[Data excerpts]
━━━━━━━━━━━━━━━━━━━━━━━━━━━━━━

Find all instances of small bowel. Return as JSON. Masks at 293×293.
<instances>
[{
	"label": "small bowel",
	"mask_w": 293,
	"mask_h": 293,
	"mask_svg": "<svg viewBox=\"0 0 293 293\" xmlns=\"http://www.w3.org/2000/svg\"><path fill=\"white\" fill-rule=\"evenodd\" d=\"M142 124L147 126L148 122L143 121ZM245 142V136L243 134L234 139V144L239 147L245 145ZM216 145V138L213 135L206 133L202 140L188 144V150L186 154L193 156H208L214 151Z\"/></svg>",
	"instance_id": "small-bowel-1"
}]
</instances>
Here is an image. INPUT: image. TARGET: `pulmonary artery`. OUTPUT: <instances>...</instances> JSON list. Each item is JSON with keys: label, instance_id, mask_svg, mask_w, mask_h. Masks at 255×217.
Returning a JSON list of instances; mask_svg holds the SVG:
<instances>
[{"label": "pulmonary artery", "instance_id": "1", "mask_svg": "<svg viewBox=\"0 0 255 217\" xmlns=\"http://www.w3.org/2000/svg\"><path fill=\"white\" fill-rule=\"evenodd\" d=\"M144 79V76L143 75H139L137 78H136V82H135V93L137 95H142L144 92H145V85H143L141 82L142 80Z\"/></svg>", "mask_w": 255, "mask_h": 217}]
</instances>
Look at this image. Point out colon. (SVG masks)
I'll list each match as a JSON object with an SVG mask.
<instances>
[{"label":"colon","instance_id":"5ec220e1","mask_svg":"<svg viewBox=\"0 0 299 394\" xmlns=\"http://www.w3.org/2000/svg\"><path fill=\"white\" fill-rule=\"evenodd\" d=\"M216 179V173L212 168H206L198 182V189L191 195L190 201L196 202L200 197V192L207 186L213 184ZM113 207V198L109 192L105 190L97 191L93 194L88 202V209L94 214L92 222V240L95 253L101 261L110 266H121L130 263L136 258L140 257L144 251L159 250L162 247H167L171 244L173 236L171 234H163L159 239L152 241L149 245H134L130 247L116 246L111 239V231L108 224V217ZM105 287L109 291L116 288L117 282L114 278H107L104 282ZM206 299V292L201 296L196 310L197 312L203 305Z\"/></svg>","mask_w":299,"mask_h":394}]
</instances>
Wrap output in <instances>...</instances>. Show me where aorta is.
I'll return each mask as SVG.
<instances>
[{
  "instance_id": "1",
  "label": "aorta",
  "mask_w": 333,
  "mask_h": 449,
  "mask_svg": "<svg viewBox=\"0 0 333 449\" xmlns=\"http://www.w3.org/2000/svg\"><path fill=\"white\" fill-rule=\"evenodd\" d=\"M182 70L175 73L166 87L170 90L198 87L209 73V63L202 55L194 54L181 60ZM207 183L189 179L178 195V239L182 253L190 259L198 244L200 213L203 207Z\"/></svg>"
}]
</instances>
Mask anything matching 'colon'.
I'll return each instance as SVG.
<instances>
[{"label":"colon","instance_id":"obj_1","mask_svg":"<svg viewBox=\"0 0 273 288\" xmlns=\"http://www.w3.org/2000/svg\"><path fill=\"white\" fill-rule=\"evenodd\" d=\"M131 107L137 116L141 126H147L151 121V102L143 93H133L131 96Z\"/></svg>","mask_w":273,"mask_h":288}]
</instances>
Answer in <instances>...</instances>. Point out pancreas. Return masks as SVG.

━━━━━━━━━━━━━━━━━━━━━━━━━━━━━━

Word for word, copy out the records.

_Solution for this problem:_
Find all instances of small bowel. Return as JSON. Masks at 293×293.
<instances>
[{
	"label": "small bowel",
	"mask_w": 293,
	"mask_h": 293,
	"mask_svg": "<svg viewBox=\"0 0 293 293\" xmlns=\"http://www.w3.org/2000/svg\"><path fill=\"white\" fill-rule=\"evenodd\" d=\"M142 124L147 126L148 122L143 121ZM245 142V136L243 134L234 139V144L239 147L245 145ZM216 145V138L213 135L206 133L202 140L188 144V150L186 154L193 156H208L214 151Z\"/></svg>",
	"instance_id": "small-bowel-1"
}]
</instances>
Here is an image. INPUT: image. TARGET: `pulmonary artery`. OUTPUT: <instances>...</instances> JSON list. Each item is JSON with keys: label, instance_id, mask_svg, mask_w, mask_h. Masks at 255×217.
Returning a JSON list of instances; mask_svg holds the SVG:
<instances>
[{"label": "pulmonary artery", "instance_id": "1", "mask_svg": "<svg viewBox=\"0 0 255 217\" xmlns=\"http://www.w3.org/2000/svg\"><path fill=\"white\" fill-rule=\"evenodd\" d=\"M144 79V76L143 75H139L137 78H136V82H135V93L137 95H142L144 92H145V85H143L141 82L142 80Z\"/></svg>", "mask_w": 255, "mask_h": 217}]
</instances>
Look at this image. Point out colon. (SVG masks)
I'll list each match as a JSON object with an SVG mask.
<instances>
[{"label":"colon","instance_id":"5ec220e1","mask_svg":"<svg viewBox=\"0 0 299 394\" xmlns=\"http://www.w3.org/2000/svg\"><path fill=\"white\" fill-rule=\"evenodd\" d=\"M216 179V173L212 168H206L198 182V189L191 195L190 201L196 202L200 197V192L207 186L213 184ZM113 207V198L109 192L105 190L97 191L93 194L88 202V209L94 214L92 222V240L95 253L101 261L110 266H121L130 263L136 258L140 257L144 251L159 250L162 247H167L171 244L173 236L171 234H163L159 239L152 241L149 245H134L130 247L116 246L111 239V231L108 224V217ZM105 287L109 291L116 288L117 282L114 278H107L104 282ZM206 299V292L201 296L196 310L197 312L203 305Z\"/></svg>","mask_w":299,"mask_h":394}]
</instances>
Wrap output in <instances>...</instances>. Show me where aorta is.
I'll return each mask as SVG.
<instances>
[{
  "instance_id": "1",
  "label": "aorta",
  "mask_w": 333,
  "mask_h": 449,
  "mask_svg": "<svg viewBox=\"0 0 333 449\" xmlns=\"http://www.w3.org/2000/svg\"><path fill=\"white\" fill-rule=\"evenodd\" d=\"M182 70L175 73L166 87L170 90L198 87L209 73V63L202 55L194 54L181 60ZM207 183L189 179L178 195V239L182 253L190 259L198 244L200 213L203 207Z\"/></svg>"
}]
</instances>
Mask anything matching 'colon'.
I'll return each instance as SVG.
<instances>
[{"label":"colon","instance_id":"obj_1","mask_svg":"<svg viewBox=\"0 0 273 288\" xmlns=\"http://www.w3.org/2000/svg\"><path fill=\"white\" fill-rule=\"evenodd\" d=\"M131 107L137 116L141 126H147L151 121V102L143 93H133L131 96Z\"/></svg>","mask_w":273,"mask_h":288}]
</instances>
Answer in <instances>...</instances>. Point out pancreas. Return masks as SVG.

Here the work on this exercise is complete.